The guidance reiterates that COVID-19 tests administered with a provider’s involvement or prescription continue to be subject to existing reimbursement requirements and are not subject to any limitation on quantity. The guidance also reiterates that plans are not required to cover the costs of tests purchased by participants for employment purposes (e.g., for use in complying with the weekly testing requirement under the pending OSHA emergency temporary standard vaccine-or-test workplace mandate or other employment-based testing requirements). Given the requirements that must be satisfied if a plan or insurer wants to satisfy the direct purchase arrangement provision, it may be difficult for plans or insurers to apply this “exclusion” for employment-related use. However, the guidance does allow plans and insurers to take reasonable steps to prevent fraud and abuse, including taking “reasonable steps to ensure that an OTC COVID-19 test for which a covered individual seeks coverage under the plan or coverage was purchased for the individual’s own personal use (or use by another participant, beneficiary, or enrollee who is covered under the plan or coverage as a member of the individual’s family), provided that such steps do not create significant barriers for participants, beneficiaries, and enrollees to obtain these tests.” The guidance says that a plan or insurer could “require an attestation, such as a signature on a brief attestation document, that the OTC COVID-19 test was purchased by the participant, beneficiary, or enrollee for personal use, not for employment purposes, has not been (and will not be) reimbursed by another source, and is not for resale.” Such an attestation may be challenging to obtain in the context of a direct purchase arrangement. Obviously, in the case of a reimbursement request, the plan or insurance carrier could require that the individual submit an attestation with his or her reimbursement request.

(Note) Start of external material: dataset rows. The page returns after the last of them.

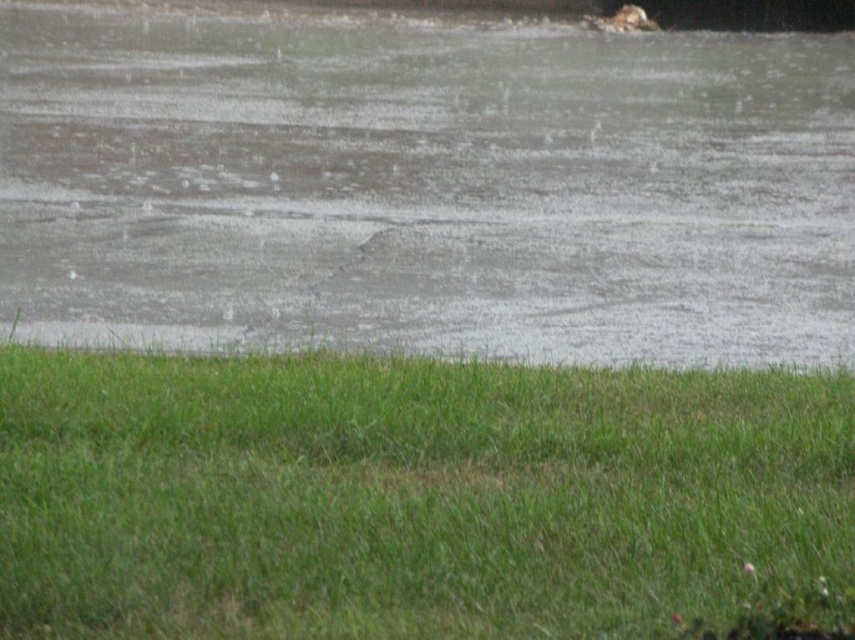 Between gray matte water at center and green grass at lower center, which one has more height?

Standing taller between the two is gray matte water at center.

Describe the element at coordinates (423, 186) in the screenshot. I see `gray matte water at center` at that location.

Locate an element on the screen. Image resolution: width=855 pixels, height=640 pixels. gray matte water at center is located at coordinates (423, 186). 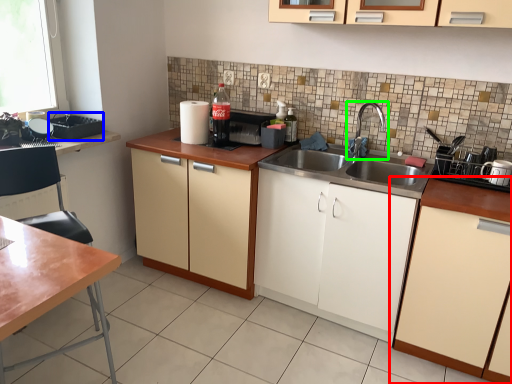 Question: Which object is positioned closest to cabinetry (highlighted by a red box)? Select from appliance (highlighted by a blue box) and tap (highlighted by a green box).

Choices:
 (A) appliance
 (B) tap

Answer: (B) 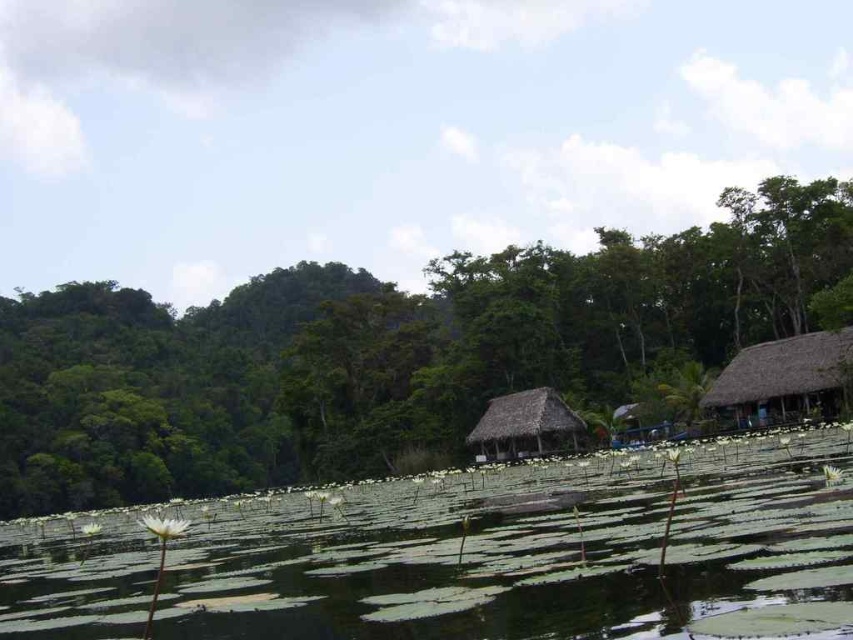 You are standing in the serene natural scene and want to place a small decorative stone. You have two options for placement locations marked as point (x=579, y=564) and point (x=547, y=433). Which point is closer to you so that the stone will be more visible to visitors entering the scene?

Point (x=579, y=564) is closer to the camera than point (x=547, y=433), so placing the stone there would make it more visible to visitors entering the scene.

You are a visitor in this serene natural setting. You want to take a photo of both the green leafy water at center and the thatched straw hut at center. Which one should you focus on first if you want to capture both in a single frame without moving the camera?

You should focus on the green leafy water at center first because it is larger than the thatched straw hut at center, so it will take up more space in the frame. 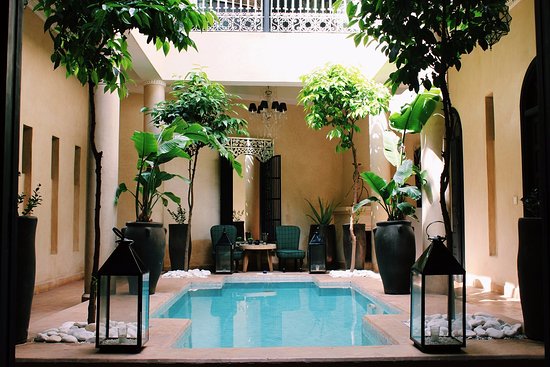 Identify the location of door on the side right. This screenshot has width=550, height=367. (268, 193). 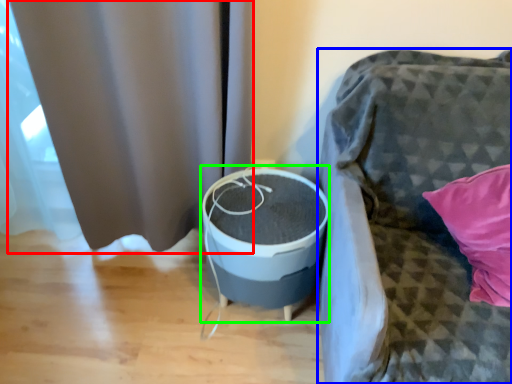 Question: Which object is the farthest from curtain (highlighted by a red box)? Choose among these: furniture (highlighted by a blue box) or round table (highlighted by a green box).

Choices:
 (A) furniture
 (B) round table

Answer: (A) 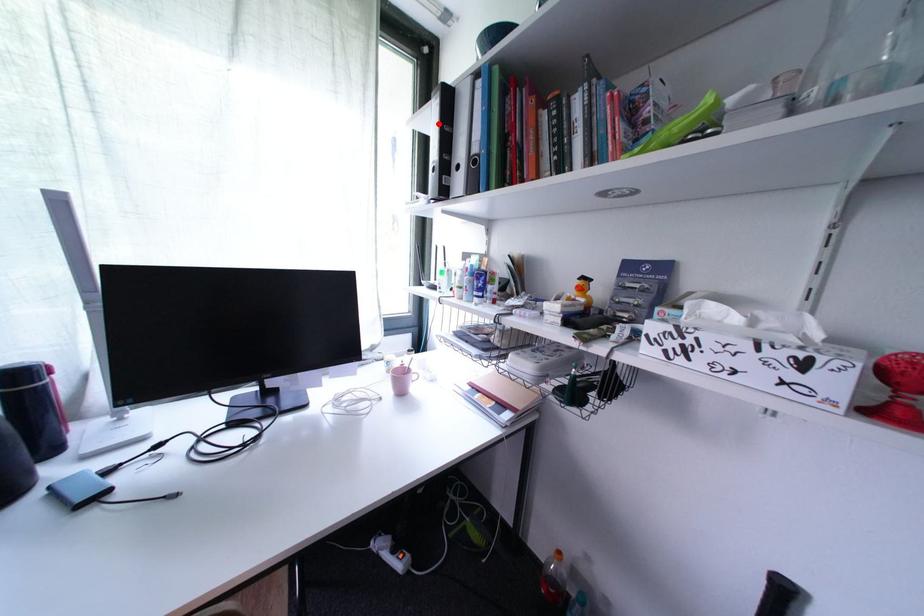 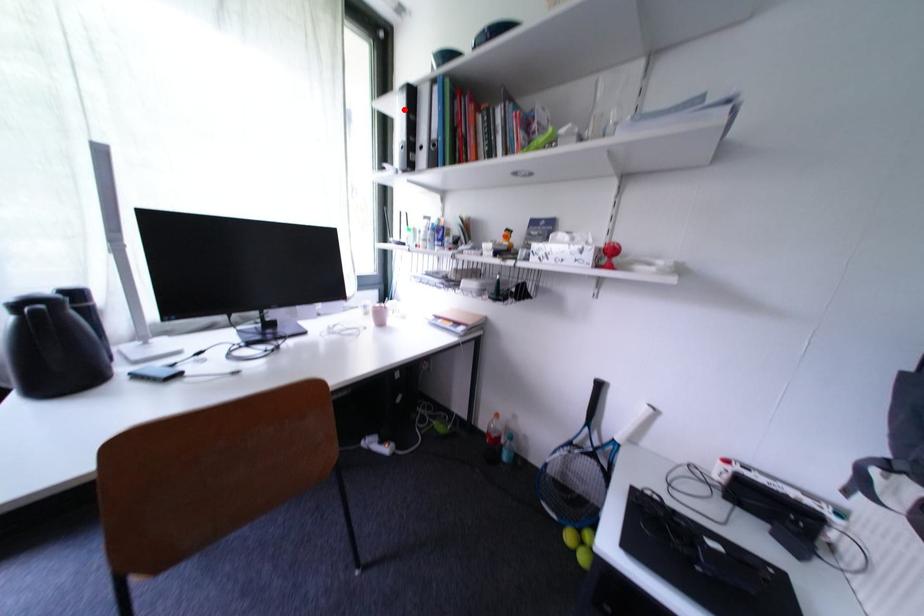 I am providing you with two images of the same scene from different viewpoints. A red point is marked on the first image and another point is marked on the second image. Do the highlighted points in image1 and image2 indicate the same real-world spot?

Yes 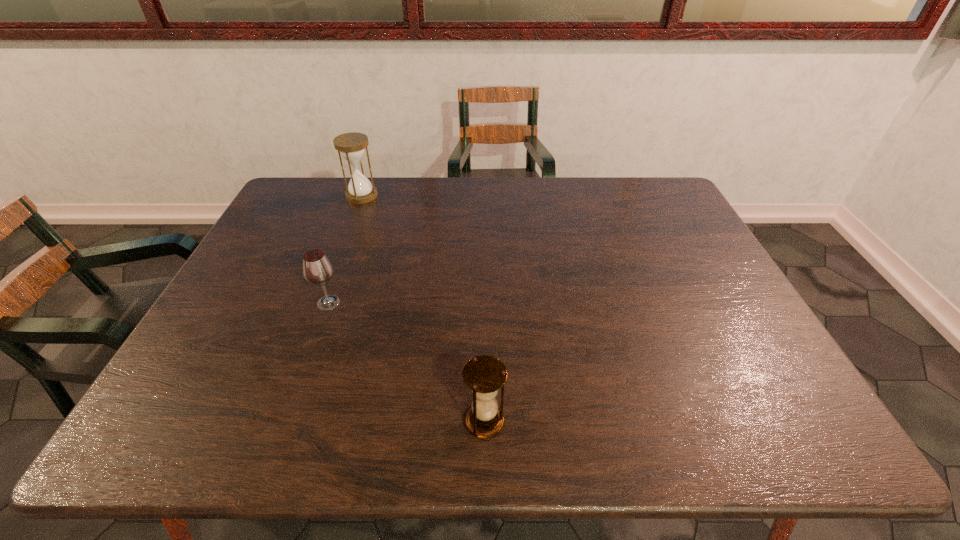 The image size is (960, 540). What are the coordinates of `empty location between the farthest object and the wineglass` in the screenshot? It's located at (346, 249).

The height and width of the screenshot is (540, 960). I want to click on free space between the second nearest object and the farthest object, so click(346, 249).

Find the location of a particular element. The height and width of the screenshot is (540, 960). vacant area between the wineglass and the taller hourglass is located at coordinates (346, 249).

At what (x,y) coordinates should I click in order to perform the action: click on vacant space that's between the taller hourglass and the wineglass. Please return your answer as a coordinate pair (x, y). This screenshot has width=960, height=540. Looking at the image, I should click on (346, 249).

Find the location of `empty location between the nearest object and the left hourglass`. empty location between the nearest object and the left hourglass is located at coordinates (423, 308).

Point out which object is positioned as the second nearest to the left hourglass. Please provide its 2D coordinates. Your answer should be formatted as a tuple, i.e. [(x, y)], where the tuple contains the x and y coordinates of a point satisfying the conditions above.

[(484, 375)]

What are the coordinates of `object that is the second closest to the farthest object` in the screenshot? It's located at (484, 375).

Find the location of `vacant position in the image that satisfies the following two spatial constraints: 1. on the front side of the wineglass; 2. on the left side of the farthest object`. vacant position in the image that satisfies the following two spatial constraints: 1. on the front side of the wineglass; 2. on the left side of the farthest object is located at coordinates (322, 303).

The height and width of the screenshot is (540, 960). Identify the location of vacant area that satisfies the following two spatial constraints: 1. on the front side of the second farthest object; 2. on the right side of the right hourglass. (286, 421).

Find the location of a particular element. The width and height of the screenshot is (960, 540). vacant space that satisfies the following two spatial constraints: 1. on the front side of the right hourglass; 2. on the right side of the farther hourglass is located at coordinates (277, 421). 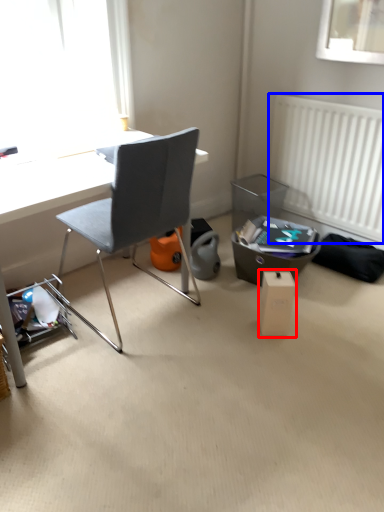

Finally, the guidance says that plans and insurance carriers may provide education and information resources to support consumers seeking OTC COVID-19 testing, provided that the information satisfies certain requirements specified in the guidance, including that it describes how to submit a claim for reimbursement including electronic and paper filing options, the required information needed for such a claim, and a description of the documentation that must be submitted in order for the plan or insurer to be able to process the claim promptly and accurately.

Next Steps

For employers with fully insured health plans, the plan’s insurance carrier will be responsible for complying with these requirements. Self-insured employers should contact their claims administrator to discuss whether the claims administrator plans to establish a qualifying direct purchase arrangement and whether the claims administrator will be able to manage a meaningful attestation process. Once the details of any direct coverage arrangement are known, the employer should consider whether to communicate applicable coverage details to employees.